Il sistema di crittografia utilizzato dalla banca, inoltre non potrebbe resistere alle indagini della
NSA (National Security Agency), l'agenzia di spionaggio degli Stati Uniti che è particolarmente specializzato in questo campo. Non è certo, non più, il linguaggio codificato utilizzato dai gestori di UBS, per esempio: "arancione" per l'euro, "verde" per il dollaro, "cigno" per un milione di euro, che potrebbe, a lungo, indurre in errore un investigatore.

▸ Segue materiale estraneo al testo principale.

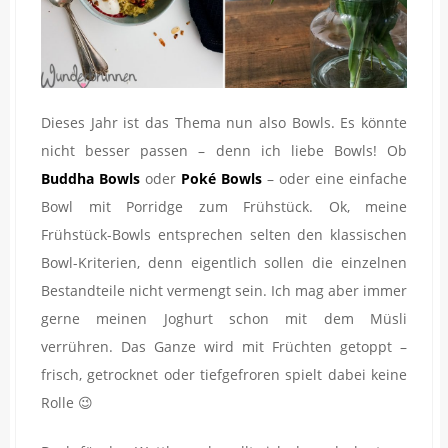
Dieses Jahr ist das Thema nun also Bowls. Es könnte
nicht besser passen – denn ich liebe Bowls! Ob
Buddha Bowls
oder
Poké Bowls
– oder eine einfache
Bowl mit Porridge zum Frühstück. Ok, meine
Frühstück-Bowls entsprechen selten den klassischen
Bowl-Kriterien, denn eigentlich sollen die einzelnen
Bestandteile nicht vermengt sein. Ich mag aber immer
gerne meinen Joghurt schon mit dem Müsli
verrühren. Das Ganze wird mit Früchten getoppt –
frisch, getrocknet oder tiefgefroren spielt dabei keine
Rolle 😉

Nella loro ultime richieste, l’essenziale, per le autorità statunitensi, è quello di ottenere le informazioni in violazione delle procedure giudiziarie elevetiche. L'obiettivo è quello di far abbandonare a questo Stato le sue prerogative sovrane, al fine di trasferirle all’Amministrazione statunitense.

Questa nuova sovranità americana si iscrive nel quadro di una riorganizzazione del sistema finanziario internazionale che, attraverso la lotta contro la frode fiscale, distingue i “paradisi fiscali”, di cui la Svizzera farebbe parte, i centri “off-shore”, come per esempio, i centri finanziari presenti nei Caraibi. Interamente controllati dalle autorità statunitensi, questi ultimi potrebbero mantenere tutte le loro attività a scapito dei loro concorrenti classificati negativamente. Stati Uniti e Caraibi controllano un mercato di denaro illecito quasi uguale a quella della Svizzera, giacché essi sono al secondo posto, dopo il sistema bancario svizzero, riguardo alla gestione delle “fortune transfrontaliere”.

Dopo l'attacco degli Stati Uniti, la Svizzera, che ancora detiene un terzo del mercato mondiale del risparmio gestito al di fuori del paese di residenza, potrebbe lasciare rapidamente il terreno al suo principale concorrente.



*Jean-Claude Paye, sociologo belga, è autore di La fine dello Stato di diritto,
Manifestolibri 2005 e di Global War on Liberty, Telos Press. New York 2007.